C'est une chose amusante du monde moderne. Dans les toilettes des clubs, on entend des filles dire : "Oui, il a baisé et m'a quittée. Il ne m'aimait pas. Il ne savait pas gérer l'amour. Trop taré pour savoir comment m'aimer." Alors comment en est-on arrivé là ? Qu'est-ce qui, dans ce siècle peu aimable, nous a convaincus que nous étions, malgré tout, éminemment aimables en tant que personnes, en tant qu'espèce ? Qu'est-ce qui peut nous faire croire que quiconque qui ne nous aime pas est perturbé, déficient, dysfonctionnel d'une manière ou d'une autre ? En particulier après nous avoir comparé à une divinité, à une madone en pleurs ou au visage du Christ dans un sandwich friandise... Alors nous les traitons de dingues.
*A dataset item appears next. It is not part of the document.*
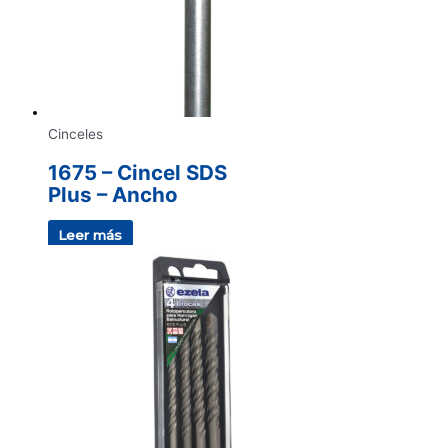
Cinceles
1675 – Cincel SDS
Plus – Ancho
Leer más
Délirants. Régressifs. Nous sommes tellement convaincues de notre bonté et de la bonté de notre amour que nous ne pouvons supporter qu'il puisse y avoir quelque chose de plus digne d'amour que nous, de plus digne d'adoration. Il est courant que les cartes de vœux annoncent que tout le monde mérite l'amour. Non. Tout le monde a droit à de l'eau potable. Pas a être aimé sans cesse.

Auteur: Smith Zadie

Info: White Teeth

[ pensée-de-femme ]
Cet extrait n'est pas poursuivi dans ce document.